# IN- Ringo, 3yr old male, on reath row



## GSDTrain (Apr 21, 2008)

RINGO

Ringo is a 3 year old male. He appears to be a purebreed German Shepherd. He is a very large male and probably weighs around 80 pounds. He is a beautiful boy, but unfortunately someone did not take care of him. The tips of both of his ears are missing and it appears that they have been eaten at by flies for quite a long time. He is friendly with people and good with other dogs. 

RELEASED: TUESDAY 8/12/08



If you have any other specific questions on these dogs, please let me know and I will try to get an answer for you as soon as possible. Please contact [email protected] or [email protected] as soon as possible if you can help any of them.


----------



## sravictor (Mar 17, 2008)

What a cutie! That's a shame about his ears!


----------



## ILGHAUS (Nov 25, 2002)

Town? What shelter?


----------



## GSDTrain (Apr 21, 2008)

i don't know, this is all the info i recieved about him


----------



## balakai (Feb 9, 2005)

There is a new post on him--please read as they are asking people NOT to call but rather to contact one rescue group that is trying to help him.

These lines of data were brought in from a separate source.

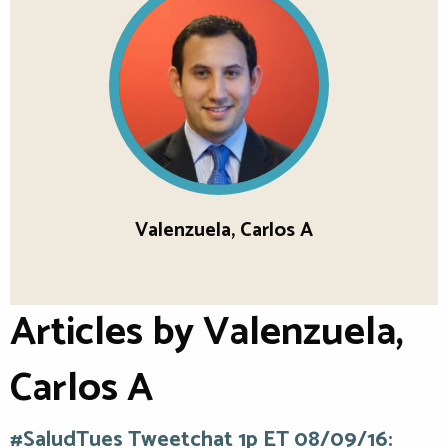
Valenzuela, Carlos A
Articles by Valenzuela,
Carlos A
#SaludTues Tweetchat 1p ET 08/09/16: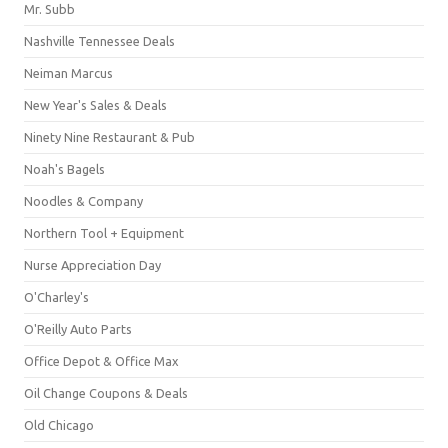
Mr. Subb
Nashville Tennessee Deals
Neiman Marcus
New Year's Sales & Deals
Ninety Nine Restaurant & Pub
Noah's Bagels
Noodles & Company
Northern Tool + Equipment
Nurse Appreciation Day
O'Charley's
O'Reilly Auto Parts
Office Depot & Office Max
Oil Change Coupons & Deals
Old Chicago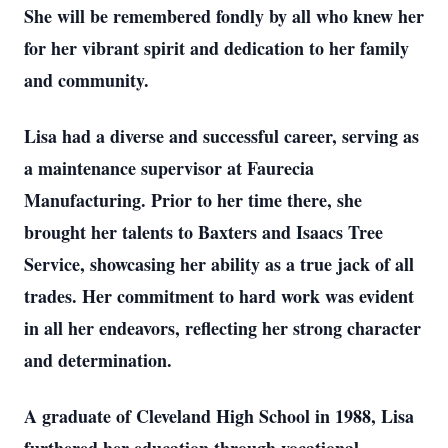
She will be remembered fondly by all who knew her
for her vibrant spirit and dedication to her family
and community.
Lisa had a diverse and successful career, serving as
a maintenance supervisor at Faurecia
Manufacturing. Prior to her time there, she
brought her talents to Baxters and Isaacs Tree
Service, showcasing her ability as a true jack of all
trades. Her commitment to hard work was evident
in all her endeavors, reflecting her strong character
and determination.
A graduate of Cleveland High School in 1988, Lisa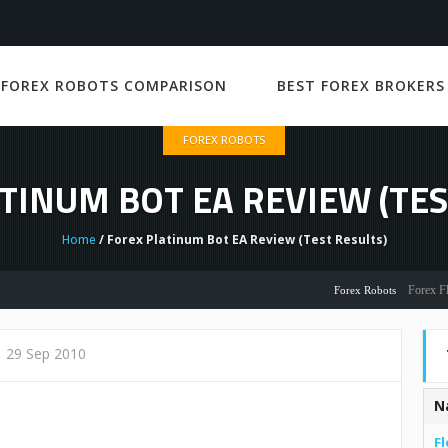
 FOREX ROBOTS COMPARISON
BEST FOREX BROKERS
FOREX ROBOTS
TINUM BOT EA REVIEW (TES
Home
/ Forex Platinum Bot EA Review (Test Results)
Forex Flex EA 
Forex Robots
29 Sep 2010
N
Fl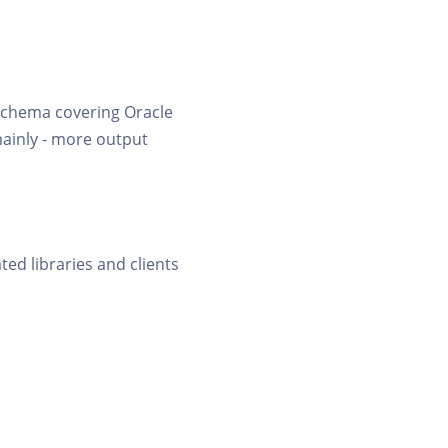
 schema covering Oracle
mainly - more output
ted libraries and clients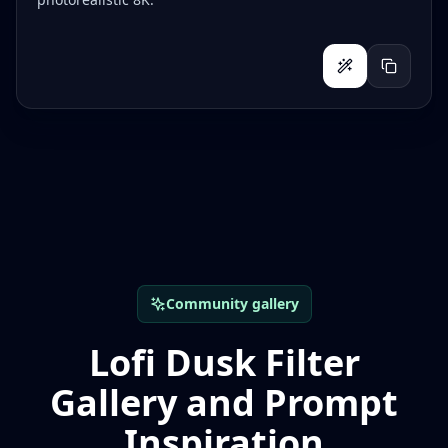
Community gallery
Lofi Dusk Filter
Gallery and Prompt
Inspiration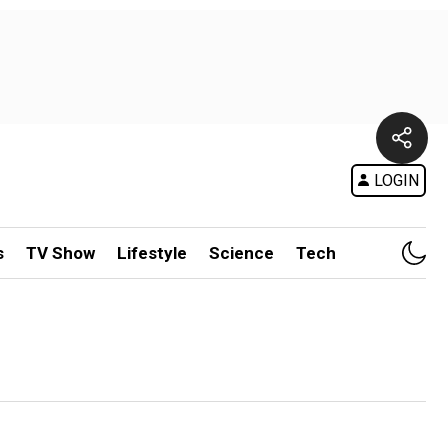
LOGIN
s
TV Show
Lifestyle
Science
Tech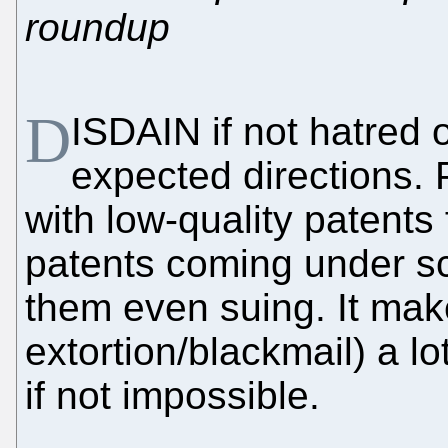
roundup
D
ISDAIN if not hatred 
expected directions. 
with low-quality patents f
patents coming under sc
them even suing. It mak
extortion/blackmail) a l
if not impossible.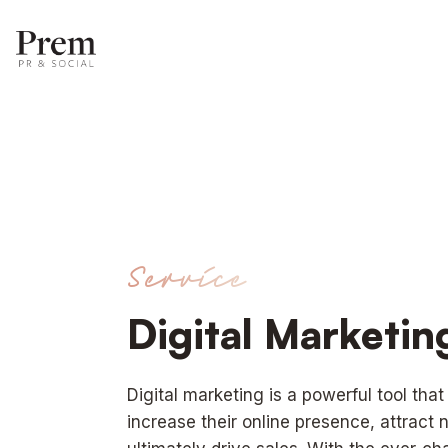
Service
Digital Marketi
Digital marketing is a powerful tool tha
increase their online presence, attract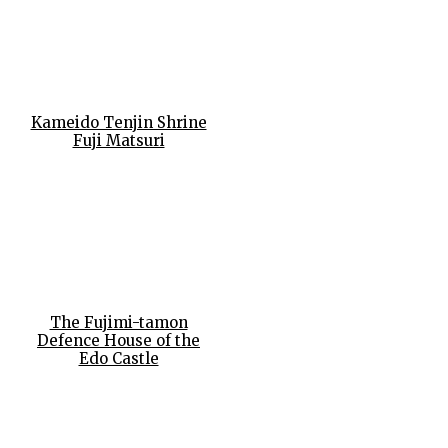
Kameido Tenjin Shrine
Fuji Matsuri
The Fujimi-tamon
Defence House of the
Edo Castle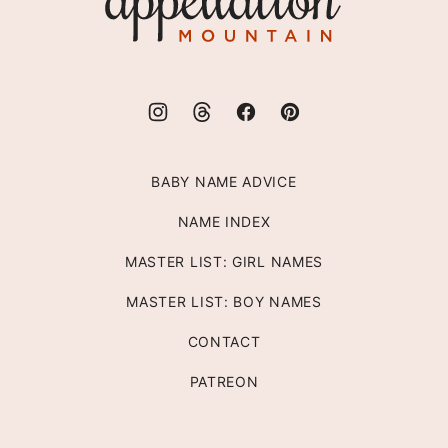
Mountain
BABY NAME ADVICE
NAME INDEX
MASTER LIST: GIRL NAMES
MASTER LIST: BOY NAMES
CONTACT
PATREON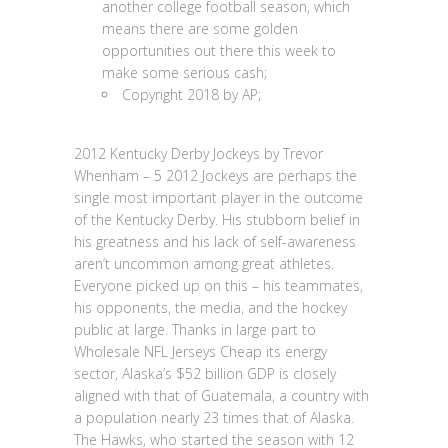
another college football season, which
means there are some golden
opportunities out there this week to
make some serious cash;
Copyright 2018 by AP;
2012 Kentucky Derby Jockeys by Trevor
Whenham – 5 2012 Jockeys are perhaps the
single most important player in the outcome
of the Kentucky Derby. His stubborn belief in
his greatness and his lack of self-awareness
aren’t uncommon among great athletes.
Everyone picked up on this – his teammates,
his opponents, the media, and the hockey
public at large. Thanks in large part to
Wholesale NFL Jerseys Cheap its energy
sector, Alaska’s $52 billion GDP is closely
aligned with that of Guatemala, a country with
a population nearly 23 times that of Alaska.
The Hawks, who started the season with 12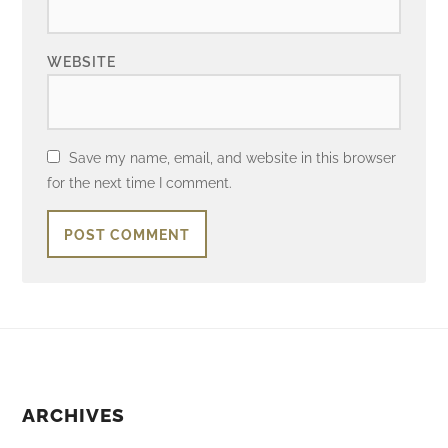
WEBSITE
Save my name, email, and website in this browser
for the next time I comment.
ARCHIVES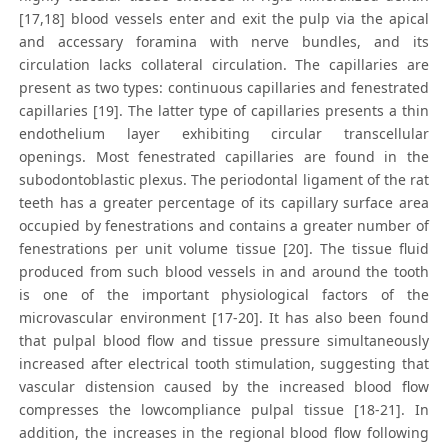
[17,18] blood vessels enter and exit the pulp via the apical
and accessary foramina with nerve bundles, and its
circulation lacks collateral circulation. The capillaries are
present as two types: continuous capillaries and fenestrated
capillaries [19]. The latter type of capillaries presents a thin
endothelium layer exhibiting circular transcellular
openings. Most fenestrated capillaries are found in the
subodontoblastic plexus. The periodontal ligament of the rat
teeth has a greater percentage of its capillary surface area
occupied by fenestrations and contains a greater number of
fenestrations per unit volume tissue [20]. The tissue fluid
produced from such blood vessels in and around the tooth
is one of the important physiological factors of the
microvascular environment [17-20]. It has also been found
that pulpal blood flow and tissue pressure simultaneously
increased after electrical tooth stimulation, suggesting that
vascular distension caused by the increased blood flow
compresses the lowcompliance pulpal tissue [18-21]. In
addition, the increases in the regional blood flow following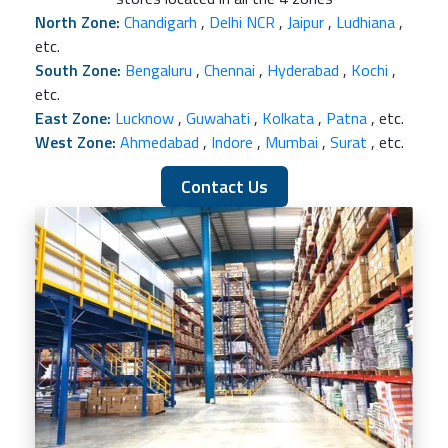
North Zone:
Chandigarh
,
Delhi NCR
,
Jaipur
,
Ludhiana
,
etc.
South Zone:
Bengaluru
,
Chennai
,
Hyderabad
,
Kochi
,
etc.
East Zone:
Lucknow
,
Guwahati
,
Kolkata
,
Patna
, etc.
West Zone:
Ahmedabad
,
Indore
,
Mumbai
,
Surat
, etc.
Contact Us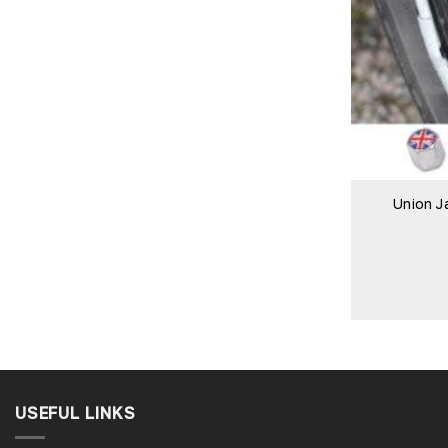
Union J
USEFUL LINKS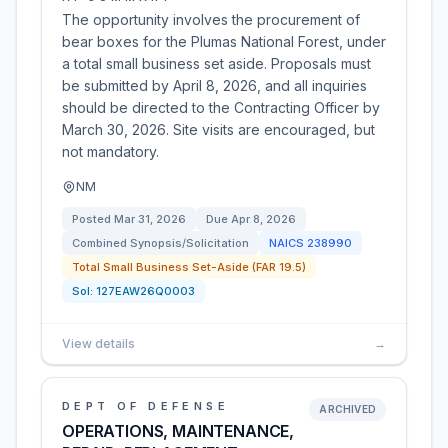
The opportunity involves the procurement of
bear boxes for the Plumas National Forest, under
a total small business set aside. Proposals must
be submitted by April 8, 2026, and all inquiries
should be directed to the Contracting Officer by
March 30, 2026. Site visits are encouraged, but
not mandatory.
NM
Posted
Mar 31, 2026
Due
Apr 8, 2026
Combined Synopsis/Solicitation
NAICS
238990
Total Small Business Set-Aside (FAR 19.5)
Sol:
127EAW26Q0003
View details
→
DEPT OF DEFENSE
ARCHIVED
OPERATIONS, MAINTENANCE,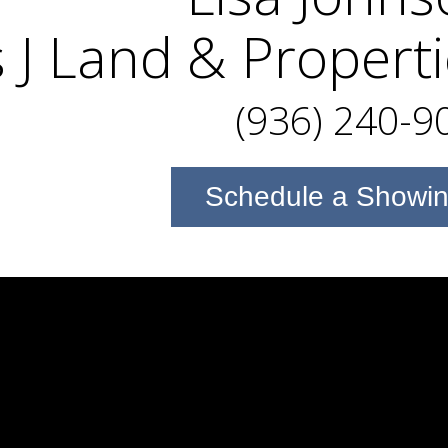
 J Land & Propert
(936) 240-9
Schedule a Showi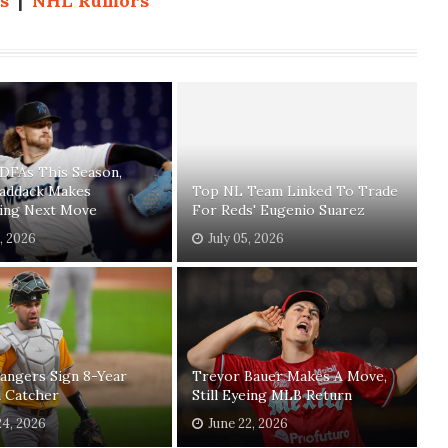
s
|
NHL Rumors
 DFAs This Season,
Paddack Makes
Top NL Team Linked To Trade
sing Next Move
For Reds' Eugenio Suarez
1, 2026
July 05, 2026
angers Sign 8-Year
Trevor Bauer Makes A Move,
n Catcher
Still Eyeing MLB Return
24, 2026
June 22, 2026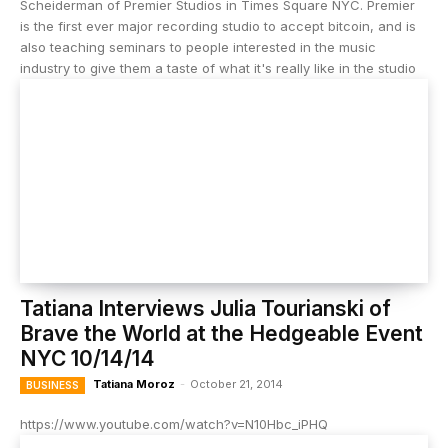
Scheiderman of Premier Studios in Times Square NYC. Premier
is the first ever major recording studio to accept bitcoin, and is
also teaching seminars to people interested in the music
industry to give them a taste of what it's really like in the studio
Tatiana Interviews Julia Tourianski of
Brave the World at the Hedgeable Event
NYC 10/14/14
Tatiana Moroz
-
October 21, 2014
BUSINESS
https://www.youtube.com/watch?v=N10Hbc_iPHQ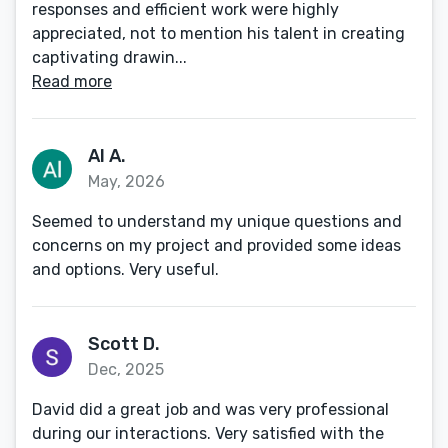
responses and efficient work were highly
appreciated, not to mention his talent in creating
captivating drawin...
Read more
Al A.
May, 2026
Seemed to understand my unique questions and
concerns on my project and provided some ideas
and options. Very useful.
Scott D.
Dec, 2025
David did a great job and was very professional
during our interactions. Very satisfied with the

http://www.germanshepherds.com/forum/ubbthreads.php?ubb=showflat&Number=763427&page=1#Post763427

~Kristin


----------



## chruby (Sep 21, 2005)

Bump....he looks really sweet.


----------



## CindyM (Mar 20, 2007)

I am in Northwest Indiana if pull/transport help is needed. Any updates?


----------



## Fran_E (Dec 22, 2006)

I hope it is okay to give this guy a bump, his time is up today and he is on very limited time. I received an email from the rescue group last night that they have not had any luck finding a spot for him.

This is the info I received: 

Ringo is a 3 year old male. He appears to be a purebred German Shepherd. He is very large and probably weighs about 80 pounds. He is a beutiful boy, but unfortunately someone did not take care of him. The tips of both of his ears are missing and it appears that have been eaten at by flies for quite a long time. He also appears to never have received much training...he is quite energetic and headstrong. He requires someone with much patience and experience with the breed to give him the training he needs. He is friendly with other dogs and people.
RELEASED: TOMORROW....TUESDAY 8/12/08!!!!


----------



## CindyM (Mar 20, 2007)

anybody????


----------